Sadly, I haven’t lived in a neighborhood like the one described above since my childhood. In fact, every neighborhood in which I have lived since is quite the opposite. It’s not that we don’t seek to be un-neighborly. We have just lost the art of being neighborly. Frankly, we’re just not interested enough to make the effort! Just this week I read about a man who was found dead in his kitchen. The authorities believe he had been dead for a year. Unfortunately, cases like this one are becoming more and more frequent. 

The term “Good Samaritan” comes from a story Jesus told. (You can refresh your memory of the story by reading Luke 10:25-37.) Jesus tells of a man who was beaten and naked lying on the side of the road. Those who should have stopped actually passed by on the other side (meaning they went out of their way be as far from the man as they could), but one stopped to help. Jesus ends the story by encouraging us to be like the one who stopped.

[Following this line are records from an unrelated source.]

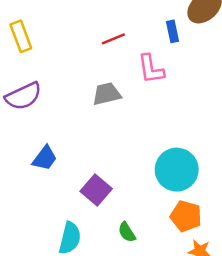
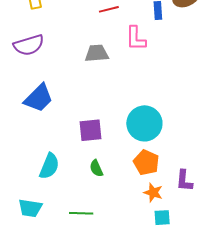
blue trapezoid: (45, 158) -> (39, 98), size x1.4
purple square: (96, 190) -> (90, 130), moved, turned 35

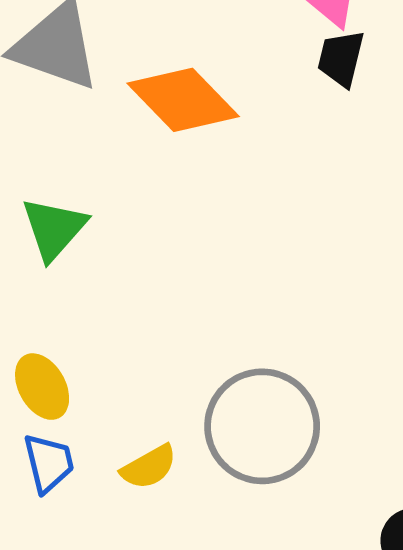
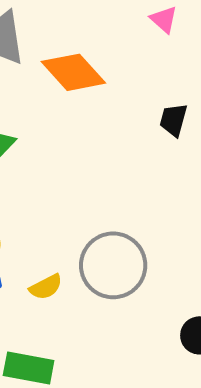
black trapezoid: (341, 58) -> (173, 120), moved

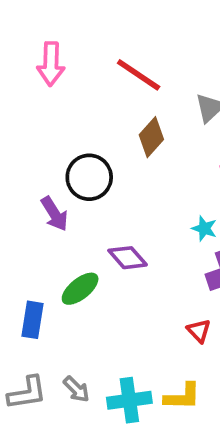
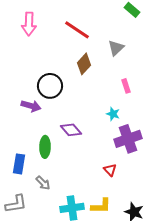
purple arrow: (54, 214) -> (31, 106), turned -42
green ellipse: (80, 289) -> (45, 147), turned -50
gray arrow: (76, 389) -> (43, 183), moved

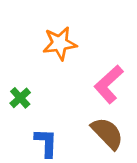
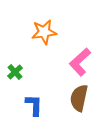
brown semicircle: (107, 133) -> (79, 98), turned -124

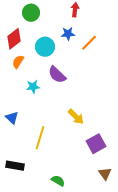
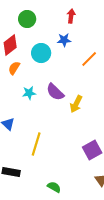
orange line: (89, 43) -> (89, 59), moved
purple semicircle: (57, 75) -> (55, 92), moved
yellow arrow: (76, 117) -> (76, 104), moved, turned 72

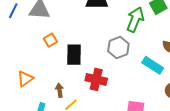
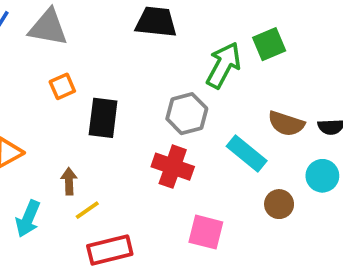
red cross: (96, 79) -> (173, 167), moved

The neighbors of the man found dead wondered why they hadn’t seen him and why the yard was overgrown. Could this happen in our neighborhoods? If we were honest, most of us would say yes. Elder Source has produced a booklet entitled, “Who is My Neighbor?” The booklet and video are both on our website and can be downloaded without cost. Pass it along to friends and family and especially your church. The man’s death was by natural causes, but lying dead on the floor for a year unnoticed by friends and neighbors is shame!